Un final poignant et une bande-son envoûtante : les clés du succès
Le dénouement de « Road to Perdition » est l’un des plus émouvants du cinéma moderne. Sans spoiler l’intrigue, disons simplement que le film évite les clichés du happy end pour offrir une conclusion à la fois tragique et profondément humaine. La dernière scène, où Sullivan, blessé et épuisé, trouve enfin la paix, est d’une beauté à couper le souffle. Elle est accompagnée par la musique de Thomas Newman, dont la bande-son, à la fois minimaliste et envoûtante, renforce l’émotion du récit.
Newman, qui avait déjà collaboré avec Sam Mendes sur « American Beauty », a composé une partition qui mêle instruments à cordes, piano et percussions légères pour créer une atmosphère mélancolique et contemplative. Le thème principal, intitulé « Road to Chicago », est devenu culte parmi les amateurs de musique de film, avec ses notes répétitives et hypnotiques qui évoquent à la fois la solitude et la détermination.
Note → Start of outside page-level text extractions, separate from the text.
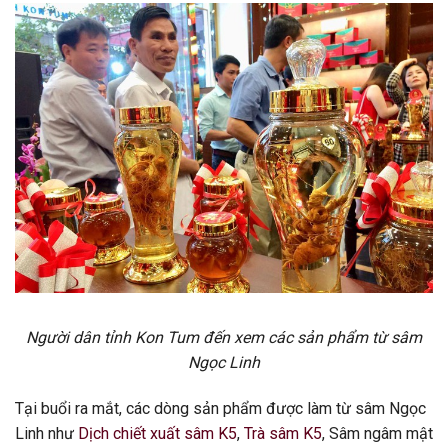
Người dân tỉnh Kon Tum đến xem các sản phẩm từ sâm
Ngọc Linh
Tại buổi ra mắt, các dòng sản phẩm được làm từ sâm Ngọc
Linh như
Dịch chiết xuất sâm K5
,
Trà sâm K5
, Sâm ngâm mật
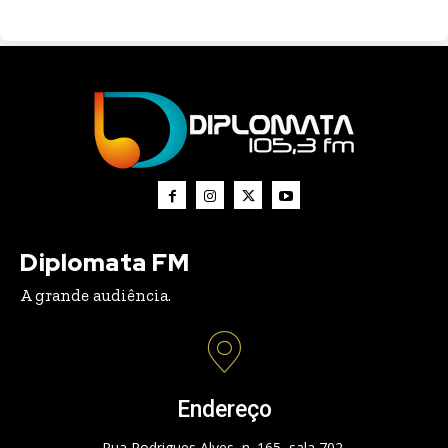
Diplomata FM
A grande audiência.
Endereço
Rua Rodrigues Alves, n. 165, sala 702.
Enfin, il est impossible de parler de « Road to Perdition » sans évoquer son impact culturel. Bien que le film n’ait pas connu un succès commercial retentissant à sa sortie (il a rapporté 181 millions de dollars pour un budget de 80 millions), il a rapidement acquis le statut de film culte, notamment auprès des cinéphiles et des amateurs de cinéma indépendant. Il a également ouvert la voie à d’autres adaptations de comics plus sombres et matures, comme « A History of Violence » (2005) ou « Sin City » (2005), prouvant que le genre pouvait transcender les attentes du public.
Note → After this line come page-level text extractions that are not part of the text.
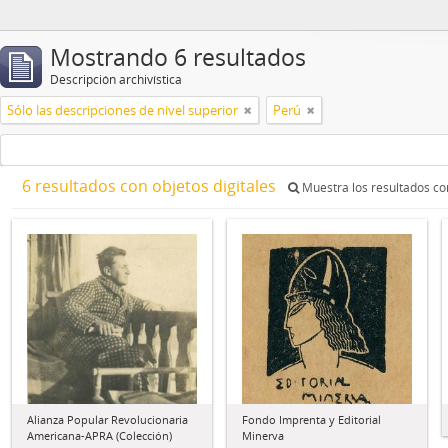
Mostrando 6 resultados
Descripción archivística
Sólo las descripciones de nivel superior
Perú
6 resultados con objetos digitales
Muestra los resultados con
Alianza Popular Revolucionaria
Fondo Imprenta y Editorial
Americana-APRA (Colección)
Minerva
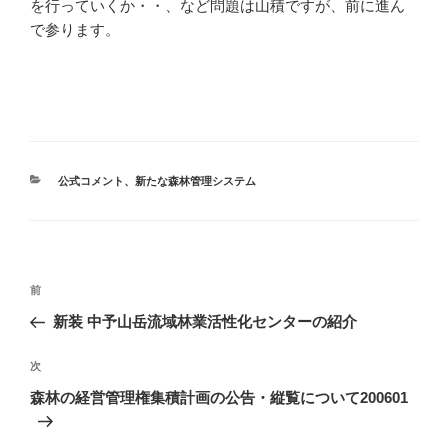
を行っていくか・・、など問題は山積ですが、前に進ん
で参ります。
カ
公式コメント
、
新たな森林管理システム
テ
ゴ
リ
ー
投
前
前
稿
の
新装 中予山岳流域林業活性化センターの紹介
ナ
投
ビ
稿
次
次
ゲ
の
森林の経営管理権集積計画の公告・縦覧について200601
投
ー
稿
シ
« Road to Perdition » est bien plus qu’un simple film de gangsters : c’est une œuvre d’art à part entière, qui allie une narration puissante, des performances d’acteurs exceptionnelles et une esthétique visuelle inoubliable. En adaptant un comic book méconnu, Sam Mendes a créé un film qui explore les thèmes universels de la famille, de la culpabilité et de la rédemption, tout en offrant une plongée fascinante dans l’Amérique des années 1930.
Disponible sur Disney+ et Movistar Plus+, ce chef-d’œuvre mérite d’être redécouvert, ne serait-ce que pour la performance magistrale de Tom Hanks, qui prouve une fois de plus qu’il est l’un des plus grands acteurs de sa génération. Avec son final poignant et sa bande-son envoûtante, « Road to Perdition » reste une référence incontournable du cinéma moderne, un film qui continue de captiver et d’émouvoir, près de vingt ans après sa sortie.
Et si vous ne l’avez pas encore vu, sachez que vous passez à côté d’une expérience cinématographique unique, où chaque plan, chaque note de musique et chaque réplique contribuent à créer une atmosphère envoûtante, à la fois sombre et profondément humaine.